Radfahrfreundlichkeit in Wien: Umfrage zeigt Verbesserungsbedarf
In Wien-Döbling hat eine aktuelle Umfrage des Verkehrsclub Österreich (VCÖ) Bewegung in die Diskussion um die Radfahrfreundlichkeit gebracht. Über 1.500 Radfahrerinnen und Radfahrer haben ihre Meinung zu den Gegebenheiten in den Wiener Bezirken abgegeben. Das Ergebnis? Nur 38 Prozent der Befragten empfinden ihren Bezirk als radfahrfreundlich, während der Rest Verbesserungsbedarf sieht. Besonders spannend ist die Tatsache, dass viele Radfahrer sich unsicher fühlen. Dies zeigt, dass es in der Stadt noch viel zu tun gibt, um das Radfahren sicherer und angenehmer zu gestalten.
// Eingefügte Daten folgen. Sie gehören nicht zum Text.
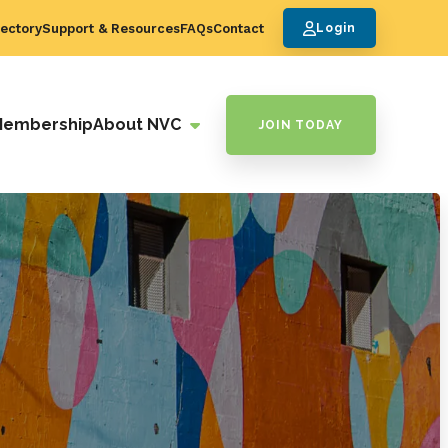
ectory
Support & Resources
FAQs
Contact
Login
Membership
About NVC
JOIN TODAY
Die Befragten äußern Kritik an der Infrastruktur, vor allem an einem Mangel an Radabstellplätzen, insbesondere bei Geschäften und Freizeiteinrichtungen. So bewerten 52 Prozent den Zustand der Radwege als gut, während nur 39 Prozent das Radfahren in ihrem Bezirk als sicher empfinden. Bei den Kreuzungen wird es noch deutlicher: Lediglich 32 Prozent der Radfahrenden finden diese übersichtlich. Erschreckend sind auch die Zahlen zum Kfz-Verkehr: 68 Prozent der Befragten haben Probleme mit dem hohen Tempo, und 79 Prozent berichten von mangelndem Sicherheitsabstand durch überholende Autos. Besonders riskant wird es, wenn man oft neben parkenden Autos fahren muss, was das Risiko von Dooring erhöht. Schockierend: Nur 18 Prozent halten Radfahren für Kinder für sicher oder sehr sicher. Klara Maria Schenk vom VCÖ betont, dass die Sicherheit von Kindern ein wichtiger Indikator für die Radfahrbedingungen ist. Um diese Situation zu verbessern, empfiehlt sie verstärkte Tempo-30-Zonen als kostengünstige Maßnahme. Währing und Wieden wurden als die besten Bezirke bewertet, während Döbling und Liesing als Schlusslichter dastehen. Weitere Informationen zu dieser Umfrage finden Sie in dem Artikel von oe24.at.
Ein Blick über den Tellerrand
Die Situation in Wien ist nicht isoliert. Ähnliche Herausforderungen wurden auch in Deutschland identifiziert. Seit 2009 führt das Bundesministerium für Verkehr (BMV) alle zwei Jahre die Studie „Fahrrad-Monitor“ durch, die ein umfassendes Stimmungsbild zur Fahrrad- und Pedelec-Nutzung bietet. Im kommenden Jahr 2025 wird dabei erstmals eine eigenständige Befragung von Kindern und deren Eltern durchgeführt, um die Bedürfnisse junger Menschen und die Rahmenbedingungen für sichere Radmobilität besser zu verstehen.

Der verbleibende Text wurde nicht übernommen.